At 25km, the pack still has 25 people in it, but Weightman was slowly making her way up, now in 31st place. But at only 1:25 minutes behind the leaders, she was not dropping off at all. In fact she was running faster than the leaders, but just had a bit of ground to make up.
By 30km the pack had trung out a little, but was still dragging 10 people along for the ride. Goucher was slowly dropping, now seven seconds adrift, but still in contact. Nailiya Yulamanova of Russia (Rotterdam marathon winner this year) was still forcing the pace, along with Xiaolin Zhu and Xue Bai of China. Weightman was sitting in 29th, but was now 2:16 behind the leaders, as the women in the front decided to make an honest race of it.
And then it was down to four - Yulamanova, Zhu, Yoshimi Ozaki of Japan, and Aselefech Mergia of Ethiopia - with Goucher, Zhou, and Bai chasing.
As we passed two hours, it was down to three. A Chinese (Zhu), an Ethiopian (Mergia), and Japanese (Ozaki) - and none of the really big names that we had expected - they were all chasing. Goucher 45 seconds behind, and Zhou 20 seconds behind in fifth, behind a dropping Yulamanova. Weightman was 23rd now, 3:45 behind the leaders, and closing fast. There was a big gap to the next runner in front of her, nearly a minute, but if she could bridge that gap then there were another seven runners ready to pounce on.
With two kilometers to go, there were still thee in it. Zhu whips her hat off, and it's game on. The pace is on, and only Zhu and Ozaki go with it, with Mergia dropping immediately. But Zhou was closing very quickly, and making moves to catch Mergia in third. At the same time, Zhu was making a break for it, with one kilometre to go.

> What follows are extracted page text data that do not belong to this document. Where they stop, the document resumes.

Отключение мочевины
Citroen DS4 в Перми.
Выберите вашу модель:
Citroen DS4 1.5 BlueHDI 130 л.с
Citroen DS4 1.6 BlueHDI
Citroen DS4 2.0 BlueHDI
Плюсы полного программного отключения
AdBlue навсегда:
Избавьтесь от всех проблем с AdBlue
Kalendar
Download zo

And coming under the Brandenburg Gate first was Zhu, in 2:25:15, with Ozaki a close second, and Mergia holding on for third, with Zhou just behind in fourth. All the top four ended up finishing within 30 seconds of each other, in what was a thrilling and tight finish! Weightman finished 18th, a super placing, and a PB to boot, running 2:30:42.
Weightman:"I was just concentrating on exactly what Dick [Telford, Weightman's coach] and the team said to do, I had Susan telling me to concentrate, and she was handing out my drinks, so I had a good team! I pretty much was on track - Dick just said that given the heat, and my PB kind of shape, just to go out in 18 minutes for the first 5km, and I was spot on that, and went through 36:10 [at 10km], and felt pretty comfortable, just make sure I wasn't breathing hard. And then I started running 3:30 mins/km in the second 10km, and felt good then. I had a little bad patch for three of four kilometers in the third lap, around 37km, but then I saw a bunch of girls up ahead, so as I was passing people it made it a lot easier to keep going through."

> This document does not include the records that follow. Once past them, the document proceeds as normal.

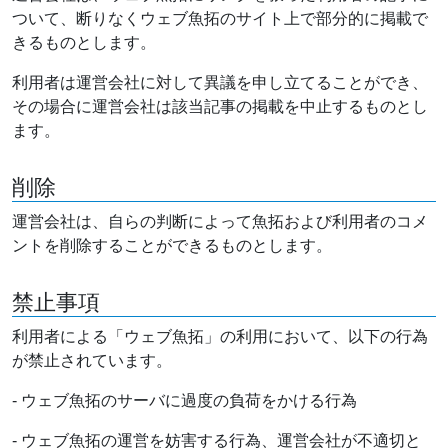
ついて、断りなくウェブ魚拓のサイト上で部分的に掲載で
きるものとします。
利用者は運営会社に対して異議を申し立てることができ、
その場合に運営会社は該当記事の掲載を中止するものとし
ます。
削除
運営会社は、自らの判断によって魚拓および利用者のコメ
ントを削除することができるものとします。
禁止事項
利用者による「ウェブ魚拓」の利用において、以下の行為
が禁止されています。
- ウェブ魚拓のサーバに過度の負荷をかける行為
- ウェブ魚拓の運営を妨害する行為、運営会社が不適切と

"I didn't take a big risk today, just because I didn't know how it was going to go with the heat, and I don't have that much experience at this! It was pretty hot, I was taking drinks at every drink stop, and water at every water stop, just to put over my head. It's definitely hotter than Beijing, so I'm happy with the time considering it was a PB in this kind of sun - there wasn't really much shade."